Kenya-based big data startup String Analytics is running two pilots of its platform in the credit-scoring space at home as it prepares to expand its operations to Nigeria.
Formed in Kenya in 2019 by Mugo Ngatia and Wanyeki Muigua, String Analytics provides a platform for organisations to better understand their data, and incorporates tools for them to interact directly with their customers via SMS or USSD in order to both understand and drive behaviour.
The startup offers big data analytics “as-a-service”, providing solutions for data management and visualisation, as well as predictive analytics.
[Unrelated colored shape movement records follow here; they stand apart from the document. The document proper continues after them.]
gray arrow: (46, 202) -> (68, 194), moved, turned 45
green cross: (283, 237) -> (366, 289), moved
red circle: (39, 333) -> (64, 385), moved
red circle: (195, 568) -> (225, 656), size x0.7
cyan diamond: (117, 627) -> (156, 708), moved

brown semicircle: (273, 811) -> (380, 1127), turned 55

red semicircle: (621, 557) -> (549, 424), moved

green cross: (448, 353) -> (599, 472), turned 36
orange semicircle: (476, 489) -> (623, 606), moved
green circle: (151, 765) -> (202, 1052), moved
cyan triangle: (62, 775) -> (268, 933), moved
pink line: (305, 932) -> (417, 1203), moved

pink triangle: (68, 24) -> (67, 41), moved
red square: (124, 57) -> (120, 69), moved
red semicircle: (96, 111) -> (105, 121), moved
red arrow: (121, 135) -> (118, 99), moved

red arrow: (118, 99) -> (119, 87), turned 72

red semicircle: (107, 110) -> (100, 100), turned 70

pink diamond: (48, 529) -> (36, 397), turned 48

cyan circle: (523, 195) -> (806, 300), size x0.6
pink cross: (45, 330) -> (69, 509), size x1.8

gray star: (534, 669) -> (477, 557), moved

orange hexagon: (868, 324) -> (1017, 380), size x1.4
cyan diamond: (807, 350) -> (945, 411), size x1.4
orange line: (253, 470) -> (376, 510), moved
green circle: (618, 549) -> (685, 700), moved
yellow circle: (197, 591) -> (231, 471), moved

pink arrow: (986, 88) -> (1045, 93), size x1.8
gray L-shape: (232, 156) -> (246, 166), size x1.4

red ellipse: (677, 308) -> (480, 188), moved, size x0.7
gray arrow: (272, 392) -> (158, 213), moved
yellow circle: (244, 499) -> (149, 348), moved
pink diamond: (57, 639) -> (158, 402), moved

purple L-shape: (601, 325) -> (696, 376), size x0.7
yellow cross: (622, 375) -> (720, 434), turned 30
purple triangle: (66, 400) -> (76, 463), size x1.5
Its communications engine can be used to interact with customers to deliver knowledge-based content, provide product education or conduct market-based surveys, while its dedicated research team can conduct on-ground primary data collection.
“Our objective approach goes beyond full reliance on quantitative methods but rather formulates strategies for companies to understand their data better by also incorporating qualitative insight from direct responses from the market. This feedback is then used to drive our quantitative models for better results,” Ngatia told Disrupt Africa.
Just over a year into its operations, String Analytics has two active clients in Kenya – one of which is a credit bureau and the other a payments platform. Both of these partnerships are at the proof of concept (PoC) stage, but Ngatia said the company sees wide demand across the continent for services like this.
“Most companies in Sub Saharan Africa are generating multitudes of data but lack the capacity, knowledge and the skill-set that will enable them to generate insight that can help drive their business further,” he said.
“Most organisations also have a gap in directly interacting with their consumers for direct feedback that is relevant for product growth. Our solution, through the user engagement platform, creates this avenue for a feedback loop to the business.”
Self-funded, and only piloting in Kenya, String is nonetheless working on expansion to the rest of Africa. Ngatia said it was in negotiations with a leading bank in Nigeria, and was also in the process of signing an agreement with a Nigerian entity for business development opportunities in Nigeria and Ghana. Though pre-revenue, the startup plans to monetise through consulting and licensing fees.